Третье ограничение связано с необходимостью включить в картину местную этническую музыку, музыку гуарани, а ведь их музыкальные традиции до наших дней не дошли. Поэтому я сочинил композицию, которая как бы затрагивала тему идентичности индейцев. Я положил на музыку латинские стихи «Vita nostra», в которых должен был чувствоваться протест гуарани, а поверх наложил еще один отрывок с хоровым пением, к которому добавил звук ми.
– Позволь тебя прервать. Мне кажется важным отметить, сколько изящной простоты в этой задумке: наложить сверху еще одну запись с хоровым пением. Читая партитуру, многого просто не замечаешь, но когда слышишь саму музыку, эти голоса и получившийся тембр словно проникают в память и в оркестровое полотно, оставляя очень сильное и особенное впечатление. В каком порядке ты писал музыку?
– Сначала я написал тему гобоя отца Габриэля в пост-ренессансном стиле и со всеми характерными для того периода мелизмами: аччакатурами, мордентами, группетто, форшлагами. Одновременно я старался, чтобы музыка совпадала с движениями пальцев актера, когда Габриэль впервые встречает гуарани на водопадах и играет на гобое готовым расправиться с ним индейцам.
Потом я сочинил мотет а-ля Палестрини, который, с одной стороны, отражал официальные требования церкви, а с другой, сочетался с темой отца Габриэля и поддерживал ее. Ведь поначалу церковь действительно поддерживала миссию иезуитов.
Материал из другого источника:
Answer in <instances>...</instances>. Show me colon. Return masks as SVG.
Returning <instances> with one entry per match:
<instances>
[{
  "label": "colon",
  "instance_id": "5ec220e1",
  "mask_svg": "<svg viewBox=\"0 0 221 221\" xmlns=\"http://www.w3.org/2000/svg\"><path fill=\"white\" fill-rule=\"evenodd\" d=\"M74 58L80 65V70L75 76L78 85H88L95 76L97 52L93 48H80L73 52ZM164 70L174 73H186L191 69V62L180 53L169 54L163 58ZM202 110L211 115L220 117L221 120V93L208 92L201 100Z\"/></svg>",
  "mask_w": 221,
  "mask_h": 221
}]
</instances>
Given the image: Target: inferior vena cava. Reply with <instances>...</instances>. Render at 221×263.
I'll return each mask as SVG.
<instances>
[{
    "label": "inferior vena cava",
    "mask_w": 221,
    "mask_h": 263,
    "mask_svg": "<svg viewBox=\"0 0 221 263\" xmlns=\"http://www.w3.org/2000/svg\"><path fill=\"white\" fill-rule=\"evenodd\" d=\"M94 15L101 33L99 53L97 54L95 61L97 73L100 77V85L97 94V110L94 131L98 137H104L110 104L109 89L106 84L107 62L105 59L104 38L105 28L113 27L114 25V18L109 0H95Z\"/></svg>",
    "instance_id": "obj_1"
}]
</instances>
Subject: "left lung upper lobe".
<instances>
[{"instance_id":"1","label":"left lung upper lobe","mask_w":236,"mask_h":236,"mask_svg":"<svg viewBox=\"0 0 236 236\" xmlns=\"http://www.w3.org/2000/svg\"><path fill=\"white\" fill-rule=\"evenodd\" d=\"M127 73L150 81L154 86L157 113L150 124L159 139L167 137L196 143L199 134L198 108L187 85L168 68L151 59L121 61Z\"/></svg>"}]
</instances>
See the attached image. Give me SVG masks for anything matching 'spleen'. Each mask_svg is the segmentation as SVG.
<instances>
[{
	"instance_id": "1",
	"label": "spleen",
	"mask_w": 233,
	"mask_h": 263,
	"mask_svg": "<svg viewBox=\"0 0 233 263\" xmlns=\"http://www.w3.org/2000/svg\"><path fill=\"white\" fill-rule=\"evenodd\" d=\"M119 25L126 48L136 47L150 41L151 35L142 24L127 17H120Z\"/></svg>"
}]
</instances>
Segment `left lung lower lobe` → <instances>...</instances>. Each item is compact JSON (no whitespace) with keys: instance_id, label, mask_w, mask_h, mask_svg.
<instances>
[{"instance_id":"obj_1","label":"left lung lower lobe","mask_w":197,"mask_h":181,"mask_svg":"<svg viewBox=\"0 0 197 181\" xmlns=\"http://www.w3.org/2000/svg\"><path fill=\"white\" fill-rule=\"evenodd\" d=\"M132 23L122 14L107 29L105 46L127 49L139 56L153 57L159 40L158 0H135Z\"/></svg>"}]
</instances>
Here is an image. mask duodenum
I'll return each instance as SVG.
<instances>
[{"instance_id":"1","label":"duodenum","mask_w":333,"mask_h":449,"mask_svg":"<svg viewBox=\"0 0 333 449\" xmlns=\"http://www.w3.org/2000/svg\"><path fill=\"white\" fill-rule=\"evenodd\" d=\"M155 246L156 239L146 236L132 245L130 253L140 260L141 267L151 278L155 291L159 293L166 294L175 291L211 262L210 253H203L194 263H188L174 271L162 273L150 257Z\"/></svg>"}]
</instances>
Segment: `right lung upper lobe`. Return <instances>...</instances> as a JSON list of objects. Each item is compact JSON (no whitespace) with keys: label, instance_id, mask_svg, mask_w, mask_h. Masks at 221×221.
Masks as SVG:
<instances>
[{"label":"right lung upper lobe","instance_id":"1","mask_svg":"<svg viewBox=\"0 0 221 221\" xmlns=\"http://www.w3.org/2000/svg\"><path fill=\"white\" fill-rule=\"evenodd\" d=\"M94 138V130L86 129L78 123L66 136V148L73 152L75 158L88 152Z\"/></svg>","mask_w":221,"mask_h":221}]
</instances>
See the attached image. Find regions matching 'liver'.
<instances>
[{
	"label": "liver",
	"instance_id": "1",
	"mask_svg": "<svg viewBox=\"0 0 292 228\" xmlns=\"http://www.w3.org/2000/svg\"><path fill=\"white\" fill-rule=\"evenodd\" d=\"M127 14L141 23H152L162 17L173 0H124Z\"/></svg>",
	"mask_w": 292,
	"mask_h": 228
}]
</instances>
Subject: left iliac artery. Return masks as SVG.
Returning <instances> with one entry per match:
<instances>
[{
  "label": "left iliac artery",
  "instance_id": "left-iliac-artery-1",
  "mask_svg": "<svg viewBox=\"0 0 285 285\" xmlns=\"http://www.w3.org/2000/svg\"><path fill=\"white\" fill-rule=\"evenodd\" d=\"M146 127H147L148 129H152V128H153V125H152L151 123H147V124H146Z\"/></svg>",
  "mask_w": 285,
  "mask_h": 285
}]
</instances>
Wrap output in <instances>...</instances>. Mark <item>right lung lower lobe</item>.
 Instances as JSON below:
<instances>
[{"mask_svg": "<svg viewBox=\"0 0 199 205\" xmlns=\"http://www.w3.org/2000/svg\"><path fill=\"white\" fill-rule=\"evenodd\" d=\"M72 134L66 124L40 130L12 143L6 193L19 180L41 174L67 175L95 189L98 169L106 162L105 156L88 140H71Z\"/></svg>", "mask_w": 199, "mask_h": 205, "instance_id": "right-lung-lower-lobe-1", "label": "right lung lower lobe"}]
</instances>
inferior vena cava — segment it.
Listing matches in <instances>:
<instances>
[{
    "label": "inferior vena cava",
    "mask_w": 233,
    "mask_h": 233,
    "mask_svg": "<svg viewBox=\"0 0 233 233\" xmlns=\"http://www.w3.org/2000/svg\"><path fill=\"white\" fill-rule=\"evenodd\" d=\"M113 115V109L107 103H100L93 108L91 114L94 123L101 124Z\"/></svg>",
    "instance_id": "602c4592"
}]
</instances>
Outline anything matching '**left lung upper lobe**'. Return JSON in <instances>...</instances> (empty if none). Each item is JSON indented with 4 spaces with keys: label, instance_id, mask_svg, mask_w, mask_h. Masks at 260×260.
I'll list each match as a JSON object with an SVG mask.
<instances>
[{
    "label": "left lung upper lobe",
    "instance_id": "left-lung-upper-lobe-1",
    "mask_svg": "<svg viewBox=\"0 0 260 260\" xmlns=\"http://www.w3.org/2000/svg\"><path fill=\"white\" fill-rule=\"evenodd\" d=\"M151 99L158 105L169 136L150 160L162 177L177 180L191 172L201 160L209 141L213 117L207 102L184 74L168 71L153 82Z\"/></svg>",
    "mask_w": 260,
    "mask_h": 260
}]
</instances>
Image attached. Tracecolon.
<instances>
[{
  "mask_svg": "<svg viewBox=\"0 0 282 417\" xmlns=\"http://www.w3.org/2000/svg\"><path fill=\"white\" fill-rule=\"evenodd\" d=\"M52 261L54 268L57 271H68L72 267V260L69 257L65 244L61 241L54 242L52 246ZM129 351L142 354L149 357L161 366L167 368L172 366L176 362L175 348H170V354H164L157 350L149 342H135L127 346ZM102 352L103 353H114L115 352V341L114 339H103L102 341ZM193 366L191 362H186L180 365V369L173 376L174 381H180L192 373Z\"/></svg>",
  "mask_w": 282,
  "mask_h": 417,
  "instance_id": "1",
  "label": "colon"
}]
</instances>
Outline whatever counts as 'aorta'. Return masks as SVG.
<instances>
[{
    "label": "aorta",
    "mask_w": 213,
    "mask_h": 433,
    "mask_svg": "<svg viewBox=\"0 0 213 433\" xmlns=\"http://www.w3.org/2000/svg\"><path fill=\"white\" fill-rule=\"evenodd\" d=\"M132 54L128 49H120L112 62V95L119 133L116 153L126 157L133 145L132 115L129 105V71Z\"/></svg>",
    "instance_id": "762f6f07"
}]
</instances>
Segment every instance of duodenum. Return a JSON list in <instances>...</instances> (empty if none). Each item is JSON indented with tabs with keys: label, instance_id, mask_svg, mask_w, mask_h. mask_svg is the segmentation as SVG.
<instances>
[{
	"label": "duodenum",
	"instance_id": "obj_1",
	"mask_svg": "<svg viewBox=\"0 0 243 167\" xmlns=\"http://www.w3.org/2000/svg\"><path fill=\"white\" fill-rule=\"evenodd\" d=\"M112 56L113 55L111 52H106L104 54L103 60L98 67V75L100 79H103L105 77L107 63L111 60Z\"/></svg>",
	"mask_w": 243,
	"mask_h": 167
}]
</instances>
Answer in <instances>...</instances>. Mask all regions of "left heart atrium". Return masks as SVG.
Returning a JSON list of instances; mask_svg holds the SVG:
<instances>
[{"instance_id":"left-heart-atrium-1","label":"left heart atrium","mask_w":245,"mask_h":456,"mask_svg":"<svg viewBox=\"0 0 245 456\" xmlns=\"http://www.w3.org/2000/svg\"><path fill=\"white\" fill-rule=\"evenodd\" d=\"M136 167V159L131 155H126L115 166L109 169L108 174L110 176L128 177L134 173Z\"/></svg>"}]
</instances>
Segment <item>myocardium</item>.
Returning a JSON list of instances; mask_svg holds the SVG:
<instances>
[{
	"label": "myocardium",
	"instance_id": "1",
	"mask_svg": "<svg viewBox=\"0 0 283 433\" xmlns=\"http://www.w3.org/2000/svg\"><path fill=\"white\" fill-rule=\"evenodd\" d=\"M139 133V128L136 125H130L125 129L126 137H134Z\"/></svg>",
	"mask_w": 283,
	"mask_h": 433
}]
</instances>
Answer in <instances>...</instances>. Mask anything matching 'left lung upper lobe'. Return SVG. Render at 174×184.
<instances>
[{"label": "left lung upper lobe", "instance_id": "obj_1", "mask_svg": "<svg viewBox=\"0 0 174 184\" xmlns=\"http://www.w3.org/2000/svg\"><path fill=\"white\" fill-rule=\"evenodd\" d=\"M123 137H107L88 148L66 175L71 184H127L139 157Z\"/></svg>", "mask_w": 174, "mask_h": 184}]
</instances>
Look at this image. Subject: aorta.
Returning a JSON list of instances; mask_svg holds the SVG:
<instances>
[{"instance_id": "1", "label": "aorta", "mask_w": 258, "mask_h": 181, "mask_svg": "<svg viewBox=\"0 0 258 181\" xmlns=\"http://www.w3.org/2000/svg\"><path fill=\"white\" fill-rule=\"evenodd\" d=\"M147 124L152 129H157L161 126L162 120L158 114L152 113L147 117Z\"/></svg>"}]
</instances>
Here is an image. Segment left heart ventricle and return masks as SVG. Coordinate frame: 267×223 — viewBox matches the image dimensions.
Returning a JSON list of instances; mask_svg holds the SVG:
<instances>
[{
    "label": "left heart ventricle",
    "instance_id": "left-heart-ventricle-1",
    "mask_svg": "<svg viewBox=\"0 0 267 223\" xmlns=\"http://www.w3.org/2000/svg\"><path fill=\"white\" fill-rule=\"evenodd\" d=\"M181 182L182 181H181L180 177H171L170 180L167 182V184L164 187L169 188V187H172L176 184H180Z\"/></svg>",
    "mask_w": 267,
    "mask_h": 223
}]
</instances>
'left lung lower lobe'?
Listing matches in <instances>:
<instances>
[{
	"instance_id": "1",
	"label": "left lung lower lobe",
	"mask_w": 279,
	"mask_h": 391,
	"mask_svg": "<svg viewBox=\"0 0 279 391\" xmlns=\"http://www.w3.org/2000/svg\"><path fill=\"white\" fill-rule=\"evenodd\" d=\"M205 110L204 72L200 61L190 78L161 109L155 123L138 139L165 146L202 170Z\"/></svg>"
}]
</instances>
Третья – тема индейцев – была уже готова, поэтому дальше я начал работать над комбинированием тем. В фильме я накладывал друг на друга не больше двух тем одновременно: первую и вторую, первую и третью и, наконец, вторую и третью. Темы эти можно слушать как по отдельности, так и вместе. Здесь очень важно было отразить вовлеченность иезуитов, взаимное проникновение культур, в том числе и с технической стороны. Все три темы независимы, но в то же время взаимосвязаны. Работая, я все глубже погружался в проект, и в какой-то момент, когда я уже совместил все три темы, я добился, как мне показалось, необычайного результата. Я просто писал, ни о чем таком не задумывался – и, сам не замечая, открыл дверь моральному и техническому чуду. В композиции «На земле как на небесах», звучащей в финальных титрах, все три темы сливаются в полиритмический контрапункт из трех ритмических рисунков. С каким же удовольствием я понял, что незаметно для себя с самого начала предусмотрел их сочетаемость!